Avoiding Indicator Overload
Indicators play an important and ever increasing role in the trading methodologies of most traders,
What part do they play in a trader’s success?
Many traders place unrealistic expectations on their indicators practically expecting that the trades will be taken for them. Certainly every trader is seeking the edge and almost all day traders use some collection of indicators to help them find that edge.
While using indicators is one important element of successful trading, the overuse of indicators can just as certainly lead to the demise of many traders.
The classic newbie mistake is to load up the chart with every indicator available from the charting system and then proceed to locate some type of magical correlation in the markets price movement. What results is nothing but information overload. Redundant and overlapping indicators that serve to do nothing more than confuse.
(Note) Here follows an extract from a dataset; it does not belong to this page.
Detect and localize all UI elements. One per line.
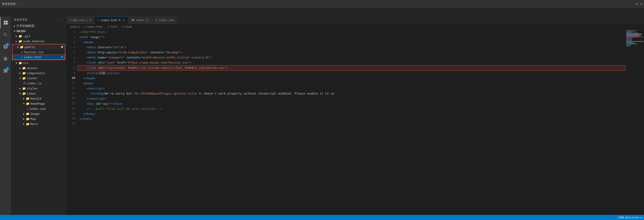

The second and often most costly error is continuing to rely on a set of indicators that have never demonstrated their usefulness or ability to earn the trader any consistent profits. These traders are seeking a security blanket in order to avoid having to make their own informed decisions.
Do traders honestly think that looking at the same pre-packaged indicator as thousands of other traders is providing the ‘edge’ in your trading? Does it not seem inconsistent to be looking for an edge with this approach?
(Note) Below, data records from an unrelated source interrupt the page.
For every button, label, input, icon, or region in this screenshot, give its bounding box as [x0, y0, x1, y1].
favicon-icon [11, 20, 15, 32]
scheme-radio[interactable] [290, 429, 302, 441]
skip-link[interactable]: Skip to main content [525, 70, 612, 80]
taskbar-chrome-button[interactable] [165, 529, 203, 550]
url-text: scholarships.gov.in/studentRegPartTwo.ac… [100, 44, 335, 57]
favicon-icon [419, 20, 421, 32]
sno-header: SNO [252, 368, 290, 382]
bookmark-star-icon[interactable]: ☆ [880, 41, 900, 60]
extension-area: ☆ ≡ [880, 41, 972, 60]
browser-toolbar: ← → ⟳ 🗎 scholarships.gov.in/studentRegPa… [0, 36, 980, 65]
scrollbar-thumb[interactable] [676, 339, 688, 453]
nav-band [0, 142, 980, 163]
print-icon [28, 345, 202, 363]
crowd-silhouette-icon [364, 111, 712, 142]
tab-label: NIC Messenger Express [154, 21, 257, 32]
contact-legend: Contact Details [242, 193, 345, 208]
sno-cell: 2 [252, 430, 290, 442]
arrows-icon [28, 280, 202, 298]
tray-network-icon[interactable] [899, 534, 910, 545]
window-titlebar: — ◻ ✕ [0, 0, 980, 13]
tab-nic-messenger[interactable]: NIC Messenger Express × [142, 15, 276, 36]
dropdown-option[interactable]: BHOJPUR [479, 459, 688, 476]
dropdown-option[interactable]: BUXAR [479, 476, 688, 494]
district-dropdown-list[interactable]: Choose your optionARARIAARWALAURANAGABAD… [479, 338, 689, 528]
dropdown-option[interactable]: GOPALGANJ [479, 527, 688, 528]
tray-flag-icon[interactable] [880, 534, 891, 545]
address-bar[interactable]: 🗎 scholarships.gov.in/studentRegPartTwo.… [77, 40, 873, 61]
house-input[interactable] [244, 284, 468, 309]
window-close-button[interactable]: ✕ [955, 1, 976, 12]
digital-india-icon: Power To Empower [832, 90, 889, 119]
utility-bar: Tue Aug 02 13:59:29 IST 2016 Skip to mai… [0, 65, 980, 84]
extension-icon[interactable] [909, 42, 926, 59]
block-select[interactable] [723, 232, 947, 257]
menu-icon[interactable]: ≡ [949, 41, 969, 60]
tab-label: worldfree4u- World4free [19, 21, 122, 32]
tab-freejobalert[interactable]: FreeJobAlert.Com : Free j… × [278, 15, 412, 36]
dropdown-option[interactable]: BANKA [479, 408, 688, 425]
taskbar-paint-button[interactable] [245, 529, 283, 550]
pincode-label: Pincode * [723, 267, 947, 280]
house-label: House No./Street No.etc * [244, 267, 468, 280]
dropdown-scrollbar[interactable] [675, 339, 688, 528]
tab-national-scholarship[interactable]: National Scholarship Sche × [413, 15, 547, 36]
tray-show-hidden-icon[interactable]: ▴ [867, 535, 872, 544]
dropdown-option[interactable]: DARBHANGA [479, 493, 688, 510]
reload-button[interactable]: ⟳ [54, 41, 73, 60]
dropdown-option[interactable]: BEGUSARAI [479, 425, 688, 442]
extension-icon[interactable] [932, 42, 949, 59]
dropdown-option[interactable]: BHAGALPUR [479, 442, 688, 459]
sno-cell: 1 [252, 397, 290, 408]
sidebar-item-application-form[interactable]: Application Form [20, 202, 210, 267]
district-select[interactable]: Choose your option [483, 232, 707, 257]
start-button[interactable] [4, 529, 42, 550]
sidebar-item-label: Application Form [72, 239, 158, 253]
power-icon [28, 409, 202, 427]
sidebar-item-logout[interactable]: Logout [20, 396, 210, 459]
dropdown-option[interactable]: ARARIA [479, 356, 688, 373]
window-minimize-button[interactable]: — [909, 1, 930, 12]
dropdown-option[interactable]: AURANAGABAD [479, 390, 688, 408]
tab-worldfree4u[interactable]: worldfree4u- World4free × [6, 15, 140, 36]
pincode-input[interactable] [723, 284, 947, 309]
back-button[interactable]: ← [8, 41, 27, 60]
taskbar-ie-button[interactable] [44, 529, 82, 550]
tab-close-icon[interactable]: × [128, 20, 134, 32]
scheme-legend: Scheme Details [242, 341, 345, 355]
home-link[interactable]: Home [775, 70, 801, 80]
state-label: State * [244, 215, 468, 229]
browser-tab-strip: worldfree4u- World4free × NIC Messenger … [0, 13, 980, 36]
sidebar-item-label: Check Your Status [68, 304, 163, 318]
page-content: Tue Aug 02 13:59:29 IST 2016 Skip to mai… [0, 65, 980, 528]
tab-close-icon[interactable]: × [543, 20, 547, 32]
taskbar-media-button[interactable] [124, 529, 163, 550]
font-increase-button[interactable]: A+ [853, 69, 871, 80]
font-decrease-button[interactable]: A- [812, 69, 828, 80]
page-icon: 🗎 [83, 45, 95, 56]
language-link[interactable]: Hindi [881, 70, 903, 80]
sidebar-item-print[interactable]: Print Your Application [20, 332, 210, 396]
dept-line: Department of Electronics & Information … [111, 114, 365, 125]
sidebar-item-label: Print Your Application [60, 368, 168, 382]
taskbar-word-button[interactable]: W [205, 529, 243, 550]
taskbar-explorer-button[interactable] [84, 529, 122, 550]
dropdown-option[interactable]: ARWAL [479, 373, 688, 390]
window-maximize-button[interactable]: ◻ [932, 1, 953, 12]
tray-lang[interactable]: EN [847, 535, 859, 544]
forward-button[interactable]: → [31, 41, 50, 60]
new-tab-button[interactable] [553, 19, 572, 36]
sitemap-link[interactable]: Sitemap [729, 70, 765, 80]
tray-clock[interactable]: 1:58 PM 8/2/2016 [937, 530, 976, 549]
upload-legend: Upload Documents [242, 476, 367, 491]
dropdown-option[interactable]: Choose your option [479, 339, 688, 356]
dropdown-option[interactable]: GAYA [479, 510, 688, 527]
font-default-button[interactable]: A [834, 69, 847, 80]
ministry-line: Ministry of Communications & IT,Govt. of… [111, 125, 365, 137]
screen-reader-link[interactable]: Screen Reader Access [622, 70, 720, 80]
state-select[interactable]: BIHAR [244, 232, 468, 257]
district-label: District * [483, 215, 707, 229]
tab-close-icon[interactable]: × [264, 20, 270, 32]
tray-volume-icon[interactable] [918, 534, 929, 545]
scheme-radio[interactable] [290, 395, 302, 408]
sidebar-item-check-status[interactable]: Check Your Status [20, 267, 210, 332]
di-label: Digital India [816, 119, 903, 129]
A MACD, stochastic, RSI, CCI, Moving Average etc… are all encumbered by the same limiting factors, that is that they all derive their output from the same data input. In other words they are all telling you the same thing about the market, but represented in slightly different ways.
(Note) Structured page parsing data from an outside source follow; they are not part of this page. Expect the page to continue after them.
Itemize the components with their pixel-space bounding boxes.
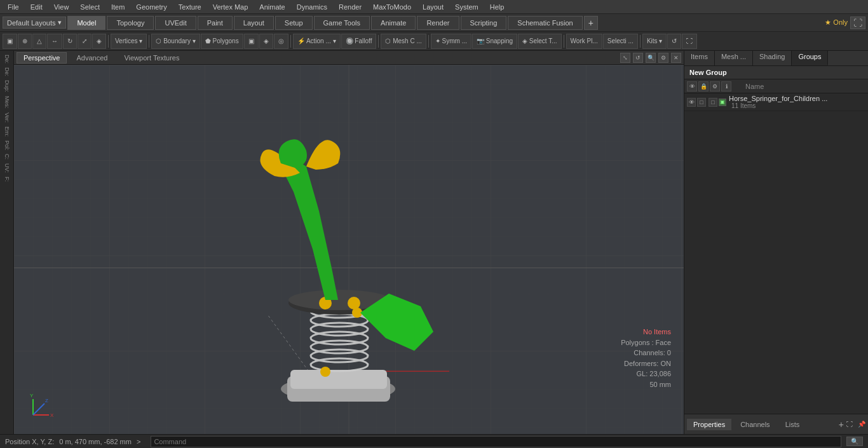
- svg-point-21: [320, 367, 330, 377]
- vp-reset-icon[interactable]: ↺: [633, 53, 643, 63]
- sidebar-c[interactable]: C:: [3, 153, 11, 161]
- menu-select[interactable]: Select: [75, 2, 105, 12]
- sidebar-mes[interactable]: Mes:: [3, 95, 11, 110]
- menu-item[interactable]: Item: [106, 2, 130, 12]
- tb-icon3[interactable]: ◎: [274, 34, 288, 49]
- falloff-btn[interactable]: 🔘 Falloff: [341, 34, 377, 49]
- gt-info-btn[interactable]: ℹ: [721, 81, 731, 92]
- workplane-btn[interactable]: Work Pl...: [566, 34, 602, 49]
- command-input[interactable]: [151, 436, 841, 447]
- add-layout-button[interactable]: +: [584, 16, 598, 30]
- tb-icon2[interactable]: ◈: [259, 34, 273, 49]
- command-search-btn[interactable]: 🔍: [846, 437, 863, 446]
- menu-animate[interactable]: Animate: [254, 2, 290, 12]
- sidebar-dup[interactable]: Dup:: [3, 79, 11, 93]
- menu-dynamics[interactable]: Dynamics: [292, 2, 332, 12]
- layout-tab-animate[interactable]: Animate: [371, 16, 416, 30]
- menu-geometry[interactable]: Geometry: [131, 2, 172, 12]
- default-layouts-dropdown[interactable]: Default Layouts ▾: [3, 17, 66, 29]
- layouts-bar: Default Layouts ▾ Model Topology UVEdit …: [0, 14, 868, 32]
- gt-lock-btn[interactable]: 🔒: [698, 81, 709, 92]
- tb-poly-btn[interactable]: △: [32, 34, 46, 49]
- vp-settings-icon[interactable]: ⚙: [658, 53, 668, 63]
- properties-tab[interactable]: Properties: [687, 419, 731, 430]
- menu-texture[interactable]: Texture: [173, 2, 207, 12]
- mesh-dropdown[interactable]: ⬡ Mesh C ...: [381, 34, 426, 49]
- panel-tab-groups[interactable]: Groups: [792, 51, 828, 65]
- viewport[interactable]: No Items Polygons : Face Channels: 0 Def…: [14, 65, 684, 434]
- svg-line-27: [33, 404, 44, 415]
- sidebar-f[interactable]: F:: [3, 175, 11, 183]
- menu-view[interactable]: View: [49, 2, 74, 12]
- symmetry-dropdown[interactable]: ✦ Symm ...: [431, 34, 471, 49]
- boundary-dropdown[interactable]: ⬡ Boundary ▾: [151, 34, 200, 49]
- menu-file[interactable]: File: [3, 2, 24, 12]
- layout-tab-scripting[interactable]: Scripting: [461, 16, 507, 30]
- channels-tab[interactable]: Channels: [734, 419, 776, 430]
- panel-tab-mesh[interactable]: Mesh ...: [715, 51, 753, 65]
- vp-maximize-icon[interactable]: ⤡: [620, 53, 630, 63]
- vertices-dropdown[interactable]: Vertices ▾: [111, 34, 147, 49]
- layout-tab-topology[interactable]: Topology: [107, 16, 154, 30]
- vp-tab-textures[interactable]: Viewport Textures: [117, 52, 186, 64]
- menu-layout[interactable]: Layout: [417, 2, 449, 12]
- tb-transform-btn[interactable]: ◈: [92, 34, 106, 49]
- layout-tab-render[interactable]: Render: [417, 16, 459, 30]
- layout-tab-paint[interactable]: Paint: [198, 16, 233, 30]
- layout-tab-setup[interactable]: Setup: [275, 16, 313, 30]
- menu-vertexmap[interactable]: Vertex Map: [208, 2, 254, 12]
- layout-tab-layout[interactable]: Layout: [234, 16, 274, 30]
- group-item-count: 11 Items: [729, 102, 865, 109]
- sidebar-uv[interactable]: UV:: [3, 162, 11, 174]
- sidebar-de1[interactable]: De:: [3, 53, 11, 65]
- sidebar-ver[interactable]: Ver:: [3, 111, 11, 124]
- menu-edit[interactable]: Edit: [25, 2, 48, 12]
- sidebar-em[interactable]: Em:: [3, 125, 11, 138]
- tb-icon1[interactable]: ▣: [244, 34, 259, 49]
- menu-help[interactable]: Help: [485, 2, 510, 12]
- add-property-btn[interactable]: +: [839, 419, 844, 430]
- tb-sep6: [564, 35, 564, 48]
- tb-select-btn[interactable]: ▣: [3, 34, 17, 49]
- polygons-btn[interactable]: ⬟ Polygons: [201, 34, 243, 49]
- menu-system[interactable]: System: [450, 2, 484, 12]
- maximize-layouts-btn[interactable]: ⛶: [850, 17, 865, 29]
- tb-window-btn[interactable]: ⛶: [682, 34, 697, 49]
- vp-tab-perspective[interactable]: Perspective: [17, 52, 67, 64]
- snapping-btn[interactable]: 📷 Snapping: [472, 34, 517, 49]
- tb-move-btn[interactable]: ↔: [47, 34, 62, 49]
- select-tool-dropdown[interactable]: ◈ Select T...: [518, 34, 562, 49]
- group-list-item[interactable]: 👁 □ □ ▣ Horse_Springer_for_Children ... …: [684, 93, 868, 111]
- layout-tab-uvedit[interactable]: UVEdit: [155, 16, 196, 30]
- gt-eye-btn[interactable]: 👁: [687, 81, 697, 92]
- vp-close-icon[interactable]: ✕: [671, 53, 681, 63]
- gt-settings-btn[interactable]: ⚙: [710, 81, 720, 92]
- layout-tab-model[interactable]: Model: [67, 16, 105, 30]
- tb-scale-btn[interactable]: ⤢: [78, 34, 92, 49]
- group-lock-icon[interactable]: □: [697, 98, 706, 107]
- tb-undo-btn[interactable]: ↺: [667, 34, 681, 49]
- sidebar-de2[interactable]: De:: [3, 66, 11, 78]
- tb-circle-btn[interactable]: ⊕: [18, 34, 32, 49]
- group-eye-icon[interactable]: 👁: [687, 98, 696, 107]
- star-only-label: ★ Only: [825, 18, 848, 27]
- vp-tab-advanced[interactable]: Advanced: [69, 52, 114, 64]
- panel-tab-items[interactable]: Items: [684, 51, 715, 65]
- tb-sep2: [149, 35, 149, 48]
- layout-tab-gametools[interactable]: Game Tools: [314, 16, 370, 30]
- action-dropdown[interactable]: ⚡ Action ... ▾: [293, 34, 341, 49]
- tb-rotate-btn[interactable]: ↻: [63, 34, 77, 49]
- kits-dropdown[interactable]: Kits ▾: [642, 34, 667, 49]
- selection-btn[interactable]: Selecti ...: [603, 34, 638, 49]
- menu-render[interactable]: Render: [334, 2, 367, 12]
- menu-maxtomodo[interactable]: MaxToModo: [368, 2, 416, 12]
- lists-tab[interactable]: Lists: [779, 419, 806, 430]
- sidebar-pol[interactable]: Pol:: [3, 139, 11, 152]
- layout-tab-schematic[interactable]: Schematic Fusion: [508, 16, 582, 30]
- maximize-properties-btn[interactable]: ⛶: [846, 421, 853, 428]
- group-render-icon[interactable]: □: [709, 98, 717, 107]
- position-value: 0 m, 470 mm, -682 mm: [59, 438, 132, 445]
- panel-tab-shading[interactable]: Shading: [753, 51, 792, 65]
- vp-search-icon[interactable]: 🔍: [646, 53, 656, 63]
- pin-properties-btn[interactable]: 📌: [858, 421, 865, 428]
Of course traders must keep an eye on what every other trader is watching, after all our charts are nothing more and nothing less than mass psychology graphically represented by volume, price levels and time frames.
How then can the average trader find the so called edge and do away with the multitude of overlaid and redundant often useless indicators?
The answer is Market Profile. While every other indicator is limited to a specific look back period (example the standard 14 period RSI), the Market Profile indicator evaluates an entire day worth of price levels, support and resistance.
Consider this, if a price level of 1160 was a critical area of resistance that you were looking to sell, would it matter if that price traded at 9:40 am or 2:45 pm? This is where the conventional look back indicators fail miserably. Using default settings we are only provided the resulting information for the last N bars (14 in our example of the RSI). Market Profile by contrast will keep a running ‘tally’ or evaluation of the 1160 price level for the entire day.
The market is an emotional being with a strong memory, institutions do not enter trades because the RSI is overbought or oversold over 14 periods, they enter because of acceptance or rejection of price levels, price levels that are clearly identified using the Market Profile.
At the core of understand market structure is Market Profile. Other conventional indicators certainly have their place in trading and keeping them ‘in their place’ will save traders many losses and much hardship.